You found your mouth and eyes screwing up, as though against the light, or a sour taste; you could not help it. But the vile course of action was obvious. You leant down and—holy shit—kissed her squarely on the mouth.

This, at least, she hadn’t expected—how could she, what the fuck—and her mouth froze against yours, which gave you time to work. Ianthe was a black hole to you, a null, an empty, overradiant space, unreadable; but close physical proximity could echolocate that darkness. It was osteoids your fingers searched for. New bone always gave itself away, its fresh collagen spongy and bright with thalergy. The lining of her cells was in keeping with old bone. When you pressed the tip of your tongue to her tongue she made a small, tight, half-wounded sound—she was probably trying to call for help—but although the lingual muscle was not your area of specialty, you could probe through flesh the signs that her foramen bone was whole, unscarred by a fresh rip of the tongue from the mouth. You were safe.

You withdrew, finally, your mouth from her mouth.
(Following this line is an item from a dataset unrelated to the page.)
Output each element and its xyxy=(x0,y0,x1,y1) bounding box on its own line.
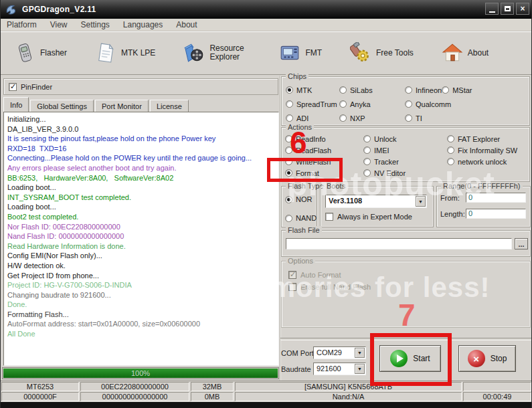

Ianthe was left, lips slightly parted, eyebrows raised, her bloodless face untouched by maidenly blushes.

“I pledge myself again to the service of Ianthe Tridentarius, Princess of Ida, daughter of the Third House,” you said. “I swear again to honour any previous agreements I made to her. I swear by my mother; by the salt water; by that which lies dead and unbreathing in the Tomb; by the ripped and remade soul of Ortus Nigenad.”

“Who?” she said. “Oh, yes—the cavalier.”

Ianthe wiped the pad of her thumb over the blanched bow of her lips, then considered her fingers. “Well,” she said eventually, “that constitutes some improvement over your sewing my lips shut, like you did the … no, pardon me, I agreed not to mention incidental detail.”
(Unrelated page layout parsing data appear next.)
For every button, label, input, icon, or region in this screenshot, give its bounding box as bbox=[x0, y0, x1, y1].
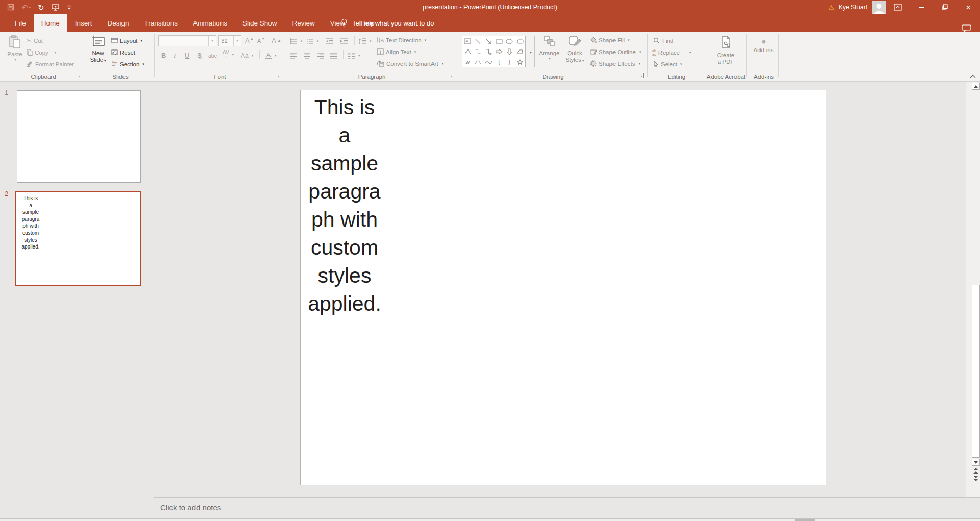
tab-home[interactable]: Home bbox=[34, 14, 67, 32]
star-icon[interactable] bbox=[516, 57, 525, 66]
scroll-down-button[interactable] bbox=[972, 459, 980, 466]
tab-transitions[interactable]: Transitions bbox=[137, 14, 186, 32]
section-button[interactable]: Section▾ bbox=[111, 59, 144, 69]
tab-review[interactable]: Review bbox=[284, 14, 322, 32]
decrease-indent-button[interactable] bbox=[326, 36, 334, 46]
columns-button[interactable]: ▾ bbox=[347, 50, 360, 61]
notes-pane[interactable]: Click to add notes bbox=[154, 497, 980, 518]
start-slideshow-icon[interactable] bbox=[52, 4, 59, 11]
change-case-button[interactable]: Aa▾ bbox=[241, 50, 253, 61]
find-button[interactable]: Find bbox=[653, 35, 673, 46]
underline-button[interactable]: U bbox=[185, 50, 189, 61]
curve-icon[interactable] bbox=[484, 57, 493, 66]
shape-gallery-more-button[interactable]: ▾ bbox=[527, 36, 535, 67]
shape-effects-button[interactable]: Shape Effects▾ bbox=[590, 58, 640, 69]
align-right-button[interactable] bbox=[316, 50, 324, 61]
block-arrow-down-icon[interactable] bbox=[505, 47, 514, 56]
clear-formatting-button[interactable]: A◢ bbox=[272, 35, 280, 46]
notes-placeholder[interactable]: Click to add notes bbox=[160, 498, 221, 519]
account-name[interactable]: Kye Stuart bbox=[839, 4, 867, 11]
freeform-icon[interactable] bbox=[516, 47, 525, 56]
text-direction-button[interactable]: A Text Direction▾ bbox=[377, 35, 426, 45]
layout-button[interactable]: Layout▾ bbox=[111, 35, 142, 46]
numbering-button[interactable]: ▾ bbox=[306, 36, 319, 46]
strikethrough-button[interactable]: abc bbox=[208, 50, 217, 61]
italic-button[interactable]: I bbox=[174, 50, 176, 61]
slide-1-thumbnail[interactable] bbox=[17, 90, 141, 183]
character-spacing-button[interactable]: AV↔ ▾ bbox=[223, 49, 234, 60]
rounded-rectangle-icon[interactable] bbox=[516, 37, 525, 46]
select-button[interactable]: Select▾ bbox=[653, 59, 682, 69]
oval-icon[interactable] bbox=[505, 37, 514, 46]
new-slide-button[interactable]: New Slide▾ bbox=[88, 33, 108, 73]
bold-button[interactable]: B bbox=[161, 50, 166, 61]
slide-text[interactable]: This isasampleparagraph withcustomstyles… bbox=[303, 93, 386, 318]
brace-right-icon[interactable]: } bbox=[505, 57, 514, 66]
arrange-button[interactable]: Arrange▾ bbox=[537, 33, 561, 73]
close-button[interactable]: × bbox=[957, 0, 980, 14]
increase-font-size-button[interactable]: A▲ bbox=[245, 35, 254, 46]
decrease-font-size-button[interactable]: A▼ bbox=[257, 35, 265, 46]
create-pdf-button[interactable]: Create a PDF bbox=[710, 33, 742, 73]
tab-design[interactable]: Design bbox=[100, 14, 137, 32]
slide-2-thumbnail[interactable]: This isasampleparagraph withcustomstyles… bbox=[15, 191, 141, 286]
save-icon[interactable] bbox=[7, 4, 14, 11]
convert-to-smartart-button[interactable]: Convert to SmartArt▾ bbox=[377, 58, 443, 69]
format-painter-button[interactable]: Format Painter bbox=[27, 59, 74, 69]
redo-icon[interactable]: ↻ bbox=[38, 4, 44, 11]
font-name-dropdown-icon[interactable]: ▾ bbox=[208, 36, 216, 46]
next-slide-button[interactable] bbox=[973, 476, 978, 481]
align-text-button[interactable]: Align Text▾ bbox=[377, 46, 416, 57]
paste-button[interactable]: Paste▾ bbox=[5, 33, 24, 73]
customize-qat-icon[interactable] bbox=[66, 4, 72, 10]
line-spacing-button[interactable]: ▾ bbox=[358, 36, 372, 46]
align-center-button[interactable] bbox=[303, 50, 311, 61]
cut-button[interactable]: ✂ Cut bbox=[27, 35, 43, 46]
avatar[interactable] bbox=[872, 1, 886, 14]
bullets-button[interactable]: ▾ bbox=[290, 36, 303, 46]
scrollbar-thumb[interactable] bbox=[972, 285, 980, 458]
previous-slide-button[interactable] bbox=[973, 468, 978, 474]
tab-insert[interactable]: Insert bbox=[67, 14, 100, 32]
drawing-dialog-launcher[interactable] bbox=[639, 73, 644, 78]
text-box-icon[interactable]: A bbox=[463, 37, 472, 46]
font-size-dropdown-icon[interactable]: ▾ bbox=[233, 36, 241, 46]
font-size-combo[interactable]: 32 ▾ bbox=[218, 35, 241, 46]
triangle-icon[interactable] bbox=[463, 47, 472, 56]
shape-fill-button[interactable]: Shape Fill▾ bbox=[590, 35, 630, 45]
rectangle-icon[interactable] bbox=[495, 37, 504, 46]
tab-animations[interactable]: Animations bbox=[185, 14, 235, 32]
tab-slide-show[interactable]: Slide Show bbox=[235, 14, 285, 32]
slide-canvas[interactable]: This isasampleparagraph withcustomstyles… bbox=[300, 90, 826, 485]
font-color-button[interactable]: A ▾ bbox=[265, 50, 277, 61]
minimize-button[interactable] bbox=[910, 0, 933, 14]
block-arrow-right-icon[interactable] bbox=[495, 47, 504, 56]
align-left-button[interactable] bbox=[290, 50, 298, 61]
line-icon[interactable] bbox=[474, 37, 483, 46]
replace-button[interactable]: abac Replace▾ bbox=[652, 47, 691, 58]
restore-button[interactable] bbox=[933, 0, 957, 14]
clipboard-dialog-launcher[interactable] bbox=[78, 73, 82, 78]
tab-file[interactable]: File bbox=[7, 14, 34, 32]
elbow-connector-icon[interactable] bbox=[474, 47, 483, 56]
add-ins-button[interactable]: Add-ins bbox=[750, 33, 777, 73]
paragraph-dialog-launcher[interactable] bbox=[450, 73, 454, 78]
undo-icon[interactable]: ↶▾ bbox=[21, 4, 31, 11]
comments-icon[interactable] bbox=[962, 24, 971, 32]
ribbon-display-options-icon[interactable] bbox=[886, 0, 910, 14]
shape-outline-button[interactable]: Shape Outline▾ bbox=[590, 46, 641, 57]
brace-left-icon[interactable]: { bbox=[495, 57, 504, 66]
arrow-icon[interactable] bbox=[484, 37, 493, 46]
scroll-up-button[interactable] bbox=[972, 83, 980, 90]
arc-icon[interactable] bbox=[474, 57, 483, 66]
elbow-arrow-icon[interactable] bbox=[484, 47, 493, 56]
collapse-ribbon-icon[interactable] bbox=[969, 74, 976, 79]
tell-me-box[interactable]: Tell me what you want to do bbox=[341, 14, 434, 32]
justify-button[interactable] bbox=[330, 50, 337, 61]
font-dialog-launcher[interactable] bbox=[277, 73, 281, 78]
copy-button[interactable]: Copy▾ bbox=[27, 47, 56, 58]
increase-indent-button[interactable] bbox=[340, 36, 348, 46]
text-shadow-button[interactable]: S bbox=[197, 50, 202, 61]
reset-button[interactable]: Reset bbox=[111, 47, 135, 58]
font-name-combo[interactable]: ▾ bbox=[158, 35, 216, 46]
“Wait. You submitted to be made a Sewn Tongue?”

“Ask me no questions and I shall tell you no lies,” said the Princess of Ida, wiping her thumb against her bottom lip again, very delicately. “Look, all I shall say is that for a House that trades solely in bone, you own some enormous needles. I accept your fealty again, Ninth House, and can only assume that you have now read the agreement.”

You sat back down on the bed and placed your hand on the sword, which had the effect it always did: your oesophagus gave a little exhausted shiver, your salivary glands jolted, and the nausea rose up behind your eyeballs. “You have wrung a great deal of blood from what seems to be a very little stone,” you said.

“I gave you something you cared about very deeply at the time,” she said, idly swinging one leg to perch over one knee. “I don’t consider my price all that high … and neither did you. What’s more, now we are about to embark on what promises to be a truly beautiful friendship, with me the lone fruitful thing in your salted field, et cetera, so I’ll thank you to not embark on the I have been hard done by act.”